Judge Manglona did dismiss a claim that the Navy should have considered alternate stationing and training locations for Marines that are relocating from Okinawa as part of an agreement with Japan.
But the lawsuit over whether the Navy violated the National Environmental Policy Act by failing to consider all of the impacts of the relocation and training in a single Environmental Impact Statement will continue.
Earthjustice—representing the Tinian Women Association, Guardians of Gani’, PåganWatch and the Center for Biological Diversity—filed the lawsuit last year.

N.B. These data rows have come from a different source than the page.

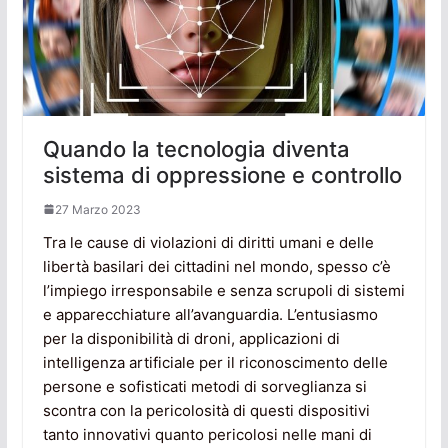
Quando la tecnologia diventa
sistema di oppressione e controllo
27 Marzo 2023
Tra le cause di violazioni di diritti umani e delle
libertà basilari dei cittadini nel mondo, spesso c’è
l’impiego irresponsabile e senza scrupoli di sistemi
e apparecchiature all’avanguardia. L’entusiasmo
per la disponibilità di droni, applicazioni di
intelligenza artificiale per il riconoscimento delle
persone e sofisticati metodi di sorveglianza si
scontra con la pericolosità di questi dispositivi
tanto innovativi quanto pericolosi nelle mani di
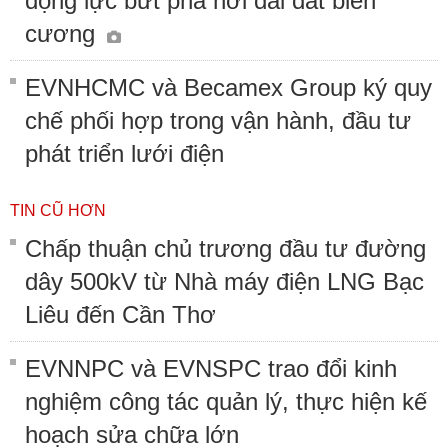
động lực bứt phá nơi dải đất biên
cương
EVNHCMC và Becamex Group ký quy
chế phối hợp trong vận hành, đầu tư
phát triển lưới điện
TIN CŨ HƠN
Chấp thuận chủ trương đầu tư đường
dây 500kV từ Nhà máy điện LNG Bạc
Liêu đến Cần Thơ
EVNNPC và EVNSPC trao đổi kinh
nghiệm công tác quản lý, thực hiện kế
hoạch sửa chữa lớn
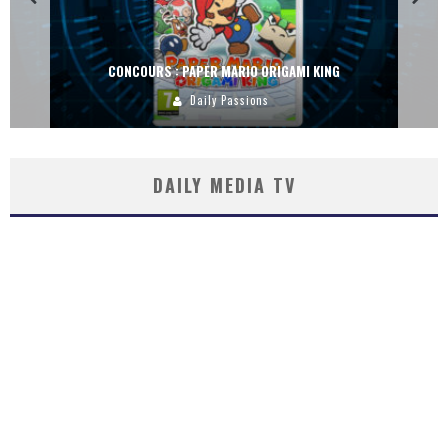
CONCOURS : PAPER MARIO ORIGAMI KING
Daily Passions
DAILY MEDIA TV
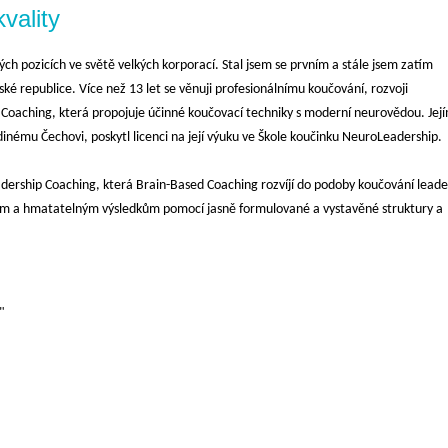
vality
ch pozicích ve světě velkých korporací. Stal jsem se prvním a stále jsem zatím
ké republice. Více než 13 let se věnuji profesionálnímu koučování, rozvoji
 Coaching, která propojuje účinné koučovací techniky s moderní neurovědou. Jej
dinému Čechovi, poskytl licenci na její výuku ve Škole koučinku NeuroLeadership.
rship Coaching, která Brain-Based Coaching rozvíjí do podoby koučování leade
ým a hmatatelným výsledkům pomocí jasně formulované a vystavěné struktury a
"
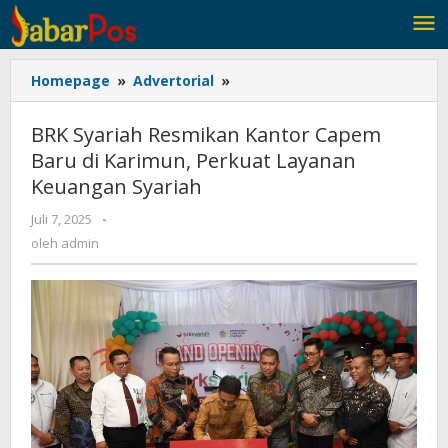
Lewati
ke
konten
Homepage
»
Advertorial
»
BRK
Syariah
Resmikan
BRK Syariah Resmikan Kantor Capem
Kantor
Baru di Karimun, Perkuat Layanan
Capem
Keuangan Syariah
Baru
di
Juli 7, 2025
oleh
-
Karimun,
admin
oleh
admin
Perkuat
Layanan
Keuangan
Syariah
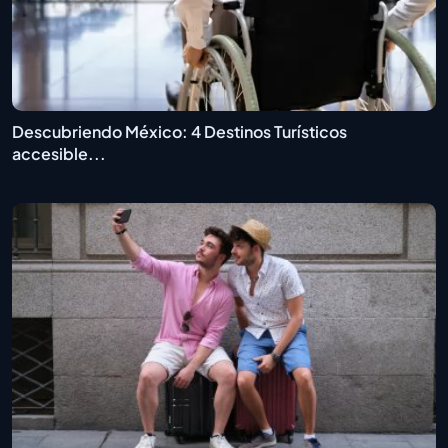
Descubriendo México: 4 Destinos Turísticos
accesible...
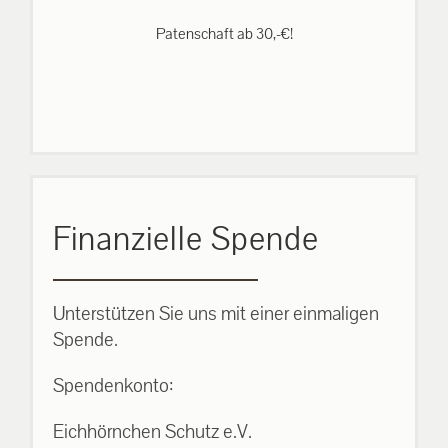
Patenschaft ab 30,-€!
Finanzielle Spende
Unterstützen Sie uns mit einer einmaligen
Spende.
Spendenkonto:
Eichhörnchen Schutz e.V.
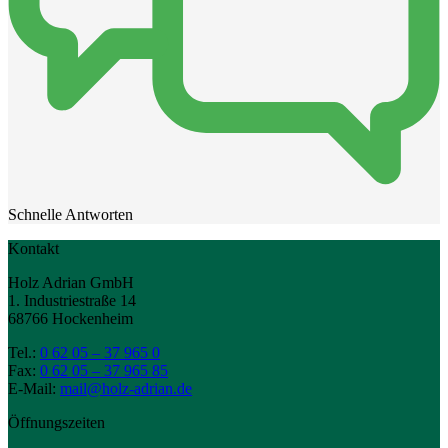
Schnelle Antworten
Kontakt
Holz Adrian GmbH
1. Industriestraße 14
68766 Hockenheim
Tel.:
0 62 05 – 37 965 0
Fax:
0 62 05 – 37 965 85
E-Mail:
mail@holz-adrian.de
Öffnungszeiten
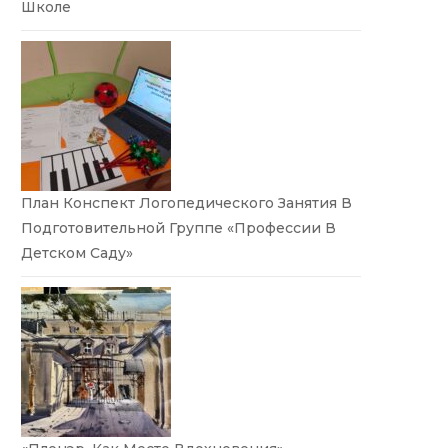
Школе
План Конспект Логопедического Занятия В
Подготовительной Группе «Профессии В
Детском Саду»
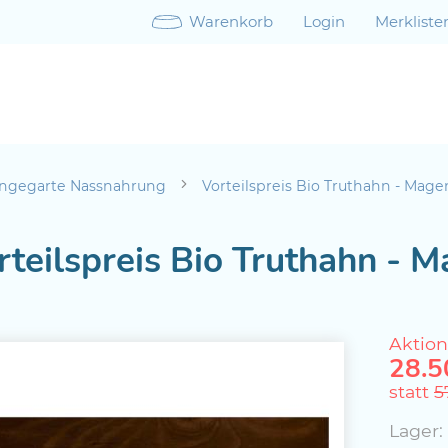
Warenkorb
Login
Merkliste
ngegarte Nassnahrung
Vorteilspreis Bio Truthahn - Mag
rteilspreis Bio Truthahn -
Aktion
28.5
statt
5
Lager:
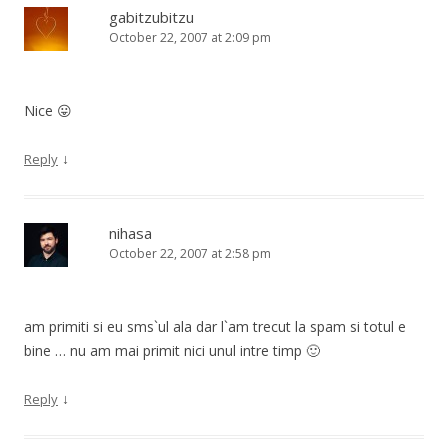
gabitzubitzu
October 22, 2007 at 2:09 pm
Nice 😛
↓
Reply
nihasa
October 22, 2007 at 2:58 pm
am primiti si eu sms`ul ala dar l`am trecut la spam si totul e
bine … nu am mai primit nici unul intre timp 🙂
↓
Reply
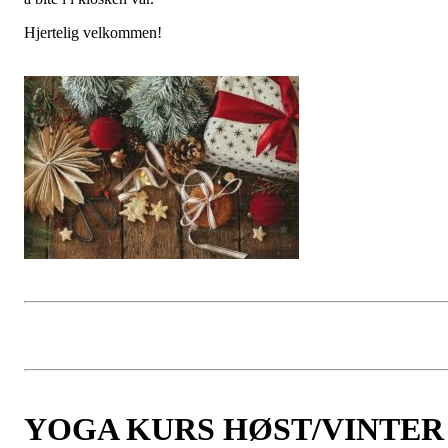
Hjertelig velkommen!
YOGA KURS HØST/VINTER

“We are thankful the judge reaffirmed that the military is not above the law,” said David Henkin, the Earthjustice attorney leading this case. “Before deciding to move thousands of Marines to the Marianas, the Navy should have considered the devastation to Tinian and Pågan from the live-fire training those Marines will need to perform their mission. The people of Tinian and Pågan will now have their day in court to challenge this existential threat to their homelands.”
Photo courtesy of Dan Lin
No live-fire training currently takes place on Pågan, a remote island that has been largely uninhabited since a volcanic eruption in 1981 forced evacuation of the local population. Many former residents and their children would like to return to live on the island.
Tinian is a small island with a population of just over 3,000. Currently, the only live-fire training conducted there is limited to a sniper target range. No live-fire training currently takes place on Pågan, a remote island that has been largely uninhabited since a volcanic eruption in 1981 forced evacuation of the local population. Many former residents and their children would like to return to live on the island.
The training proposed for Tinian and Pågan would be intense and destructive. War games would include artillery, mortars, rockets, amphibious assaults, attack helicopters and warplanes and, on Pågan, ship-to-shore naval bombardment. The training would destroy native forests and coral reefs, kill native wildlife—including endangered species—and destroy prime farmland.
Photo courtesy of Dan Lin
The site of an ancient meeting house at Masålok. The upright stones, known as latte columns, supported the structure. This area is of cultural significance, both due to the presence of the archeological sites and because local families go there to collect traditional medicine, as well as red peppers for subsistence. Masålok lies within the Military Lease Area, and proposed training would restrict public access.
Communities on Tinian—mostly indigenous Chamorro and low-income residents—would be subjected to high-decibel noise, as well as restricted access to traditional fishing grounds, cultural sites and recreational beaches. Cultural and historic sites would be destroyed. Families evacuated from Pågan in 1981 would never be able to return, their former home turned into a militarized wasteland.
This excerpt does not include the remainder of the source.